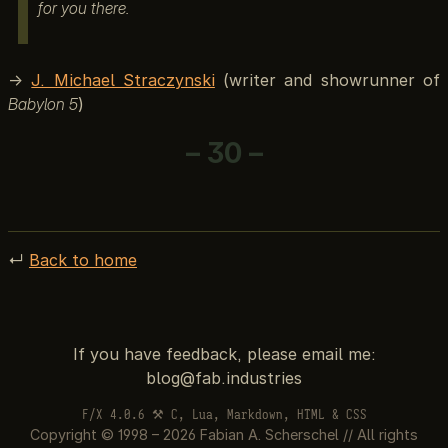
for you there.
→
J. Michael Straczynski
(writer and showrunner of
Babylon 5
)
– 30 –
↵
Back to home
If you have feedback, please email me:
F/X 4.0.6 ⚒ C, Lua, Markdown, HTML & CSS
Copyright © 1998 – 2026 Fabian A. Scherschel // All rights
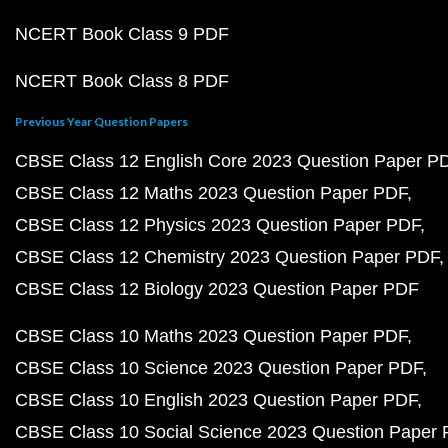
NCERT Book Class 9 PDF
NCERT Book Class 8 PDF
Previous Year Question Papers
CBSE Class 12 English Core 2023 Question Paper P
CBSE Class 12 Maths 2023 Question Paper PDF
CBSE Class 12 Physics 2023 Question Paper PDF
CBSE Class 12 Chemistry 2023 Question Paper PDF
CBSE Class 12 Biology 2023 Question Paper PDF
CBSE Class 10 Maths 2023 Question Paper PDF
CBSE Class 10 Science 2023 Question Paper PDF
CBSE Class 10 English 2023 Question Paper PDF
CBSE Class 10 Social Science 2023 Question Paper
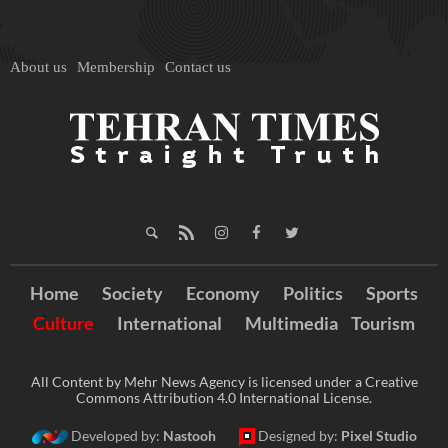
About us
Membership
Contact us
Home
Society
Economy
Politics
Sports
Culture
International
Multimedia
Tourism
All Content by Mehr News Agency is licensed under a Creative
Commons Attribution 4.0 International License.
Developed by:
Nastooh
Designed by:
Pixel Studio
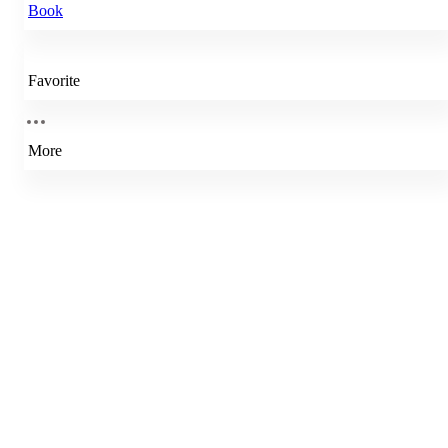
Book
Favorite
More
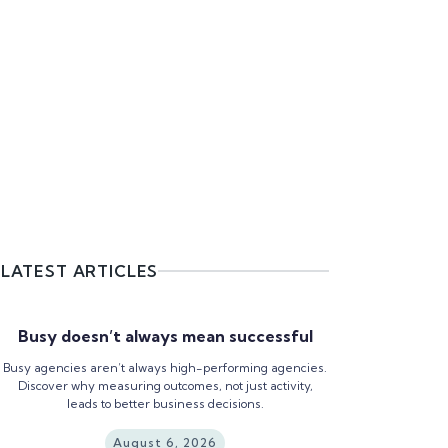
LATEST ARTICLES
Busy doesn’t always mean successful
Busy agencies aren’t always high-performing agencies.
Discover why measuring outcomes, not just activity,
leads to better business decisions.
August 6, 2026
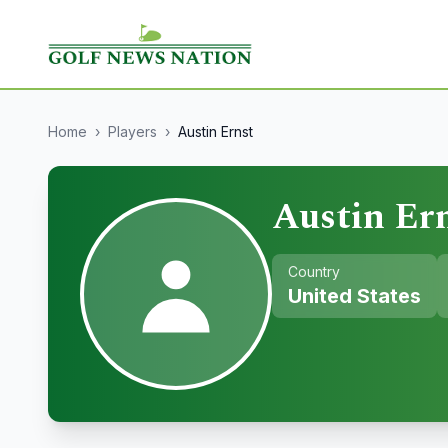
Home
›
Players
›
Austin Ernst
Austin Er
Country
United States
====
◆ **Directions**
Although the records contain pictures, return only their text, exactly as written.

◆ **Solution for this problem**
for you there.
→
J. Michael Straczynski
(writer and showrunner of
Babylon 5
)
– 30 –
↵
Back to home
If you have feedback, please email me:
F/X 4.0.6 ⚒ C, Lua, Markdown, HTML & CSS
Copyright © 1998 – 2026 Fabian A. Scherschel // All rights
NCERT Book Class 9 PDF
NCERT Book Class 8 PDF
Previous Year Question Papers
CBSE Class 12 English Core 2023 Question Paper P
CBSE Class 12 Maths 2023 Question Paper PDF
CBSE Class 12 Physics 2023 Question Paper PDF
CBSE Class 12 Chemistry 2023 Question Paper PDF
CBSE Class 12 Biology 2023 Question Paper PDF
CBSE Class 10 Maths 2023 Question Paper PDF
CBSE Class 10 Science 2023 Question Paper PDF
CBSE Class 10 English 2023 Question Paper PDF
CBSE Class 10 Social Science 2023 Question Paper
About us
Membership
Contact us
Home
Society
Economy
Politics
Sports
Culture
International
Multimedia
Tourism
All Content by Mehr News Agency is licensed under a Creative
Commons Attribution 4.0 International License.
Developed by:
Nastooh
Designed by:
Pixel Studio
Book
Favorite
More
LATEST ARTICLES
Busy doesn’t always mean successful
Busy agencies aren’t always high-performing agencies.
Discover why measuring outcomes, not just activity,
leads to better business decisions.
August 6, 2026
Home
›
Players
›
Austin Ernst
Austin Er
Country
United States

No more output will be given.